====== Information supplied ======
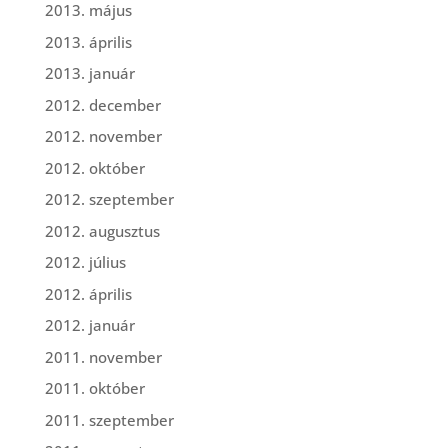
2013. május
2013. április
2013. január
2012. december
2012. november
2012. október
2012. szeptember
2012. augusztus
2012. július
2012. április
2012. január
2011. november
2011. október
2011. szeptember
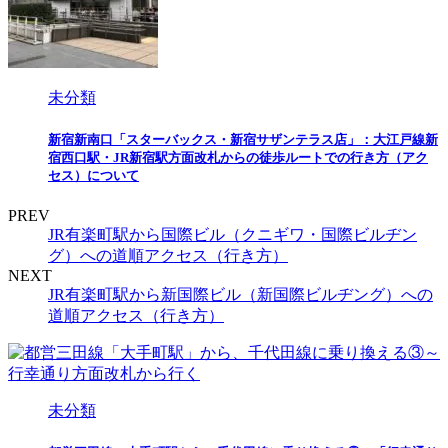
未分類
新宿新南口「スターバックス・新宿サザンテラス店」：大江戸線新
宿西口駅・JR新宿駅方面改札からの徒歩ルートでの行き方（アク
セス）について
PREV
JR有楽町駅から国際ビル（クニギワ・国際ビルヂン
グ）への道順アクセス（行き方）
NEXT
JR有楽町駅から新国際ビル（新国際ビルヂング）への
道順アクセス（行き方）
未分類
======
--- Instructions to follow ---
The preceding entries should be duplicated word for word; no picture belongs in the copy.

--- Answer area ---
2013. május
2013. április
2013. január
2012. december
2012. november
2012. október
2012. szeptember
2012. augusztus
2012. július
2012. április
2012. január
2011. november
2011. október
2011. szeptember
未分類
新宿新南口「スターバックス・新宿サザンテラス店」：大江戸線新
宿西口駅・JR新宿駅方面改札からの徒歩ルートでの行き方（アク
セス）について
PREV
JR有楽町駅から国際ビル（クニギワ・国際ビルヂン
グ）への道順アクセス（行き方）
NEXT
JR有楽町駅から新国際ビル（新国際ビルヂング）への
道順アクセス（行き方）
未分類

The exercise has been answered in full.